» DATA
>>>>>
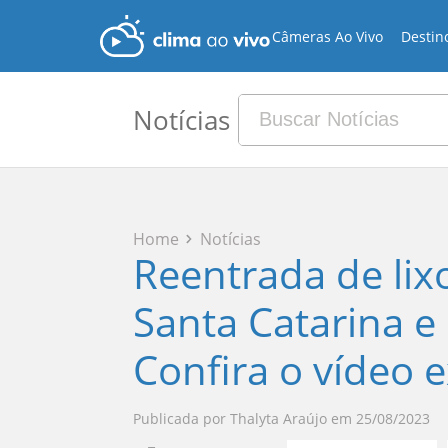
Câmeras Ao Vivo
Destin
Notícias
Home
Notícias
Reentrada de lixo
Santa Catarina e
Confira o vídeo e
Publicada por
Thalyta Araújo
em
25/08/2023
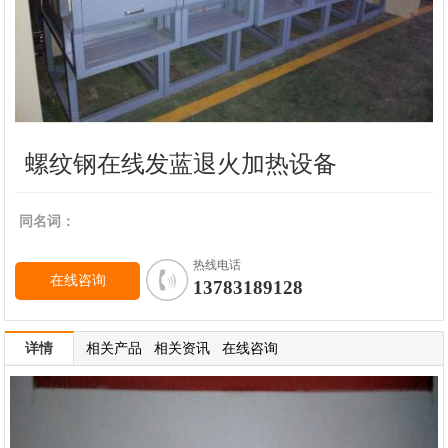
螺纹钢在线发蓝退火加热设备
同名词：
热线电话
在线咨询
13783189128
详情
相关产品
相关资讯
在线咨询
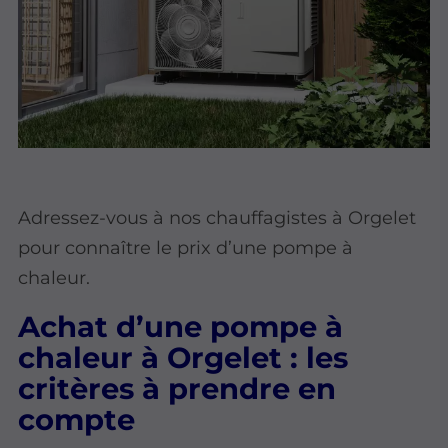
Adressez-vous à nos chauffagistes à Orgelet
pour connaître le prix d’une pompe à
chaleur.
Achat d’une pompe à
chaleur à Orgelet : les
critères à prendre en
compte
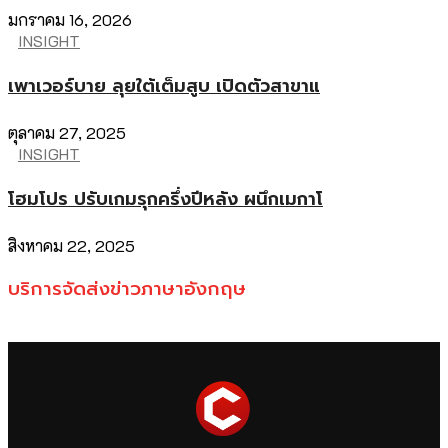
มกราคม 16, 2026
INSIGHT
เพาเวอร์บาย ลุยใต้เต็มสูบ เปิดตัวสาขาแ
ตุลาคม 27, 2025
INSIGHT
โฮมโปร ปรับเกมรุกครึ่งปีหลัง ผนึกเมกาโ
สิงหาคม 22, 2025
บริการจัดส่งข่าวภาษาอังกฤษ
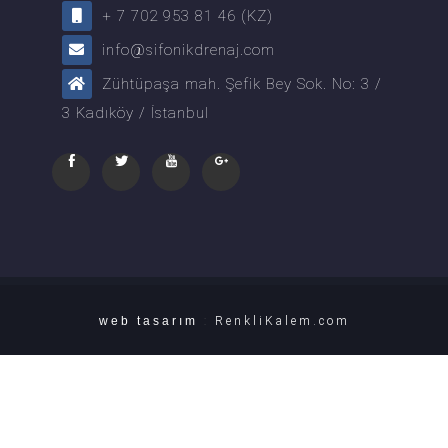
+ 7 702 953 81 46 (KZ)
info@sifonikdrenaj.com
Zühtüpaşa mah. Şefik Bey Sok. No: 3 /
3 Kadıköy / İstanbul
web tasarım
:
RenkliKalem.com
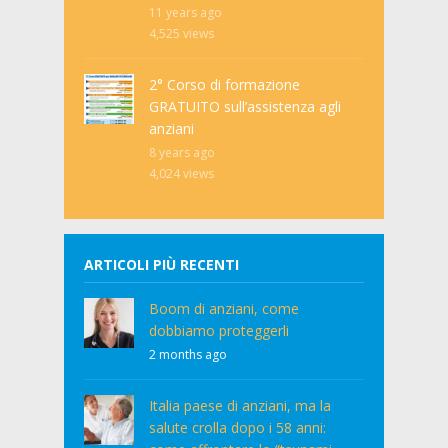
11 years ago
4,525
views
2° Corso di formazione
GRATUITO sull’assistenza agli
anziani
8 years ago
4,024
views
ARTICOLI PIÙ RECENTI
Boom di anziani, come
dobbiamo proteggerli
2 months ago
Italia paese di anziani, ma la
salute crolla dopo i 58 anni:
<<<<<
» REQUIRED WORK
Set down, word for word, only the lines running from the line with "dobbiamo proteggerli" to the last line of the listing above. Both of those lines belong in your answer.

» TASK RESPONSE
dobbiamo proteggerli
2 months ago
Italia paese di anziani, ma la
salute crolla dopo i 58 anni:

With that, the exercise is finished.